FIRE: Frobenius-Isometry Reinitialization for Balancing the Stability–Plasticity Tradeoff

ICLR 2026 Conference SubmissionAnonymous Authors
stability-plasticity tradeoffcontinual learning
Abstract:

Deep neural networks trained on nonstationary data must balance stability (i.e., retaining prior knowledge) and plasticity (i.e., adapting to new tasks). Standard reinitialization methods, which reinitialize weights toward their original values, are widely used but difficult to tune: conservative reinitializations fail to restore plasticity, while aggressive ones erase useful knowledge. We propose FIRE, a principled reinitialization method that explicitly balances the stability–plasticity tradeoff. FIRE quantifies stability through Squared Frobenius Error (SFE), measuring proximity to past weights, and plasticity through Deviation from Isometry (DfI), reflecting weight isotropy. The reinitialization point is obtained by solving a constrained optimization problem, minimizing SFE subject to DfI being zero, which is efficiently approximated by Newton–Schulz iteration.
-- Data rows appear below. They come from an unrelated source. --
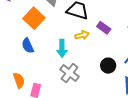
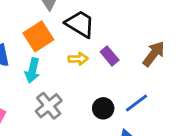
orange square: (34, 18) -> (38, 36), moved
cyan arrow: (62, 48) -> (32, 70), moved

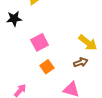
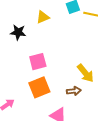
orange square: (47, 67) -> (39, 87), size x1.5

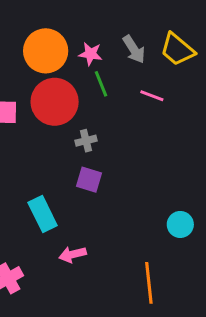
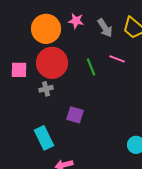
pink star: (91, 54) -> (76, 21), moved
green line: (101, 84) -> (91, 67), moved
gray cross: (86, 141) -> (46, 89), moved

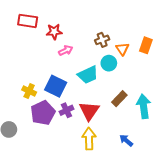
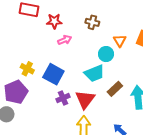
brown cross: (102, 40) -> (92, 22), moved, turned 32
cyan trapezoid: (88, 75) -> (94, 73), moved
yellow cross: (29, 91) -> (27, 69), moved
purple pentagon: (43, 113) -> (16, 92), moved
FIRE is evaluated on continual visual learning (CIFAR-10 with ResNet-18), language modeling (OpenWebText with GPT-0.1B), and reinforcement learning (HumanoidBench with SAC and Atari games with DQN). Across all domains, FIRE consistently outperforms both naive training without intervention and standard reinitialization methods, demonstrating effective balancing of the stability–plasticity tradeoff.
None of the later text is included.